Genius Hour is exciting. Instead of giving students assignments with predetermined topics and step-by-step instructions, teachers set aside a designated amount of time during the week for students to engage in self-directed projects that allow them to pursue their own questions, interests, and passions.
But is it really about genius? What's ultimately most important about this movement?
In traditional learning, teachers map out academic standards, and plan units and lessons based around those standards. In Genius Hour, students are in control, choosing what they study, how they study it, and what they do, produce, or create as a result. As a learning model, it promotes inquiry, research, creativity, and self-directed learning.
"The question of what it takes to excel — to reach genius-level acumen at a chosen endeavor — has occupied psychologists for decades and philosophers for centuries. Groundbreaking research has pointed to “grit” as a better predictor of success than IQ, while psychologists have admonished against the dangers of slipping into autopilot in the quest for skill improvement. In recent years, one of the most persistent pop-psychology claims has been the myth of the “10,000-hour rule” — the idea that this is the amount of time one must invest in practice in order to reach meaningful success in any field.

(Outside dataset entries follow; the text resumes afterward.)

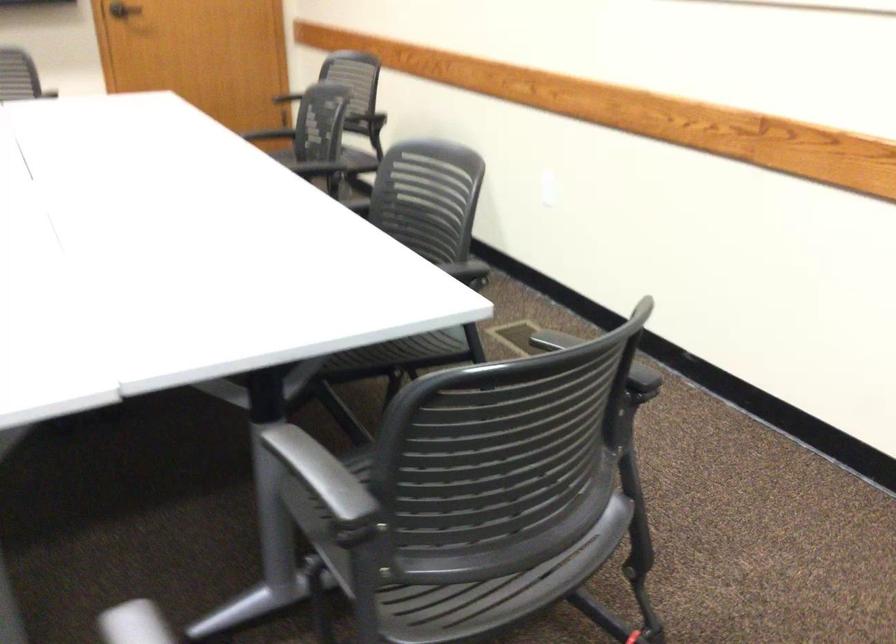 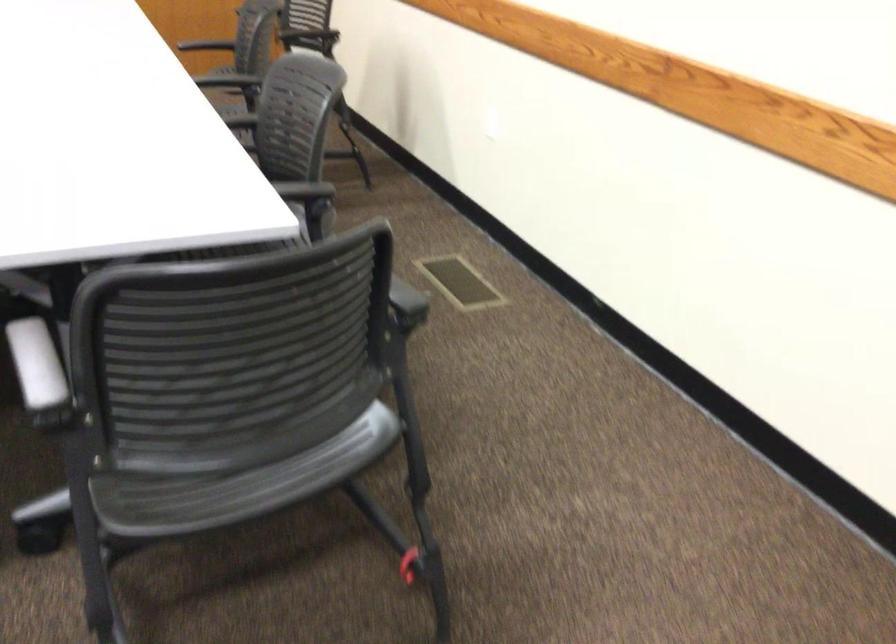 Question: The images are taken continuously from a first-person perspective. In which direction are you moving?

Choices:
 (A) Left
 (B) Right
 (C) Forward
 (D) Backward

Answer: (B) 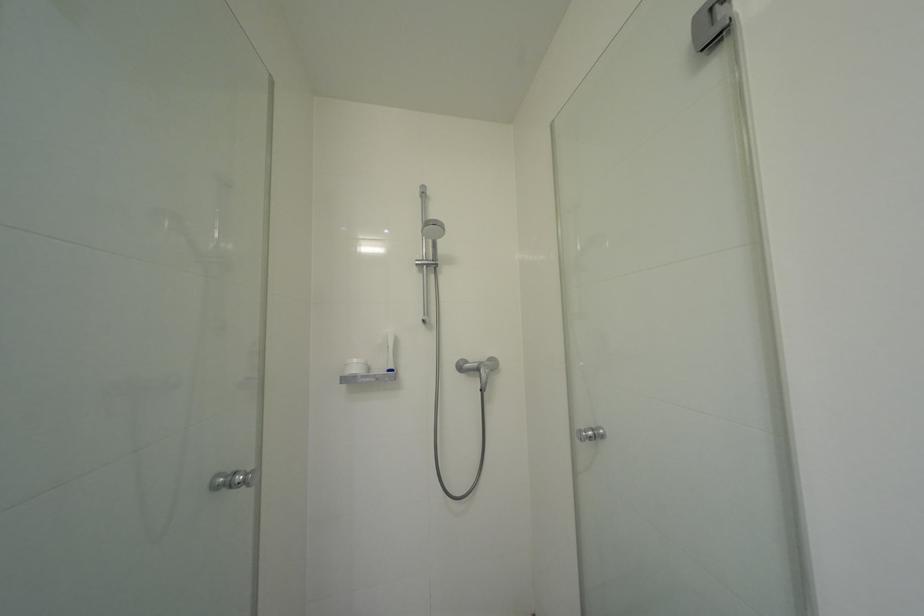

But in Focus: The Hidden Driver of Excellence (public library), celebrated psychologist and journalist Daniel Goleman, best-known for his influential 1995 book Emotional Intelligence, debunks the 10,000-hour mythology to reveal the more complex truth beneath the popular rule of thumb:"
"“Miss, it’s reading period,” one student reminded me.
That’s the one period a week we all read together. This week, though, we’re a bit behind.
“Well,” I said, we have to finish this section, and if we have reading period today, we will have to finish the section tomorrow…” my voice trailed off. Genius Hour was scheduled for the next day. Genius Hour is a relative of Project-Based Learning that allows students to work on a subject of interest to them."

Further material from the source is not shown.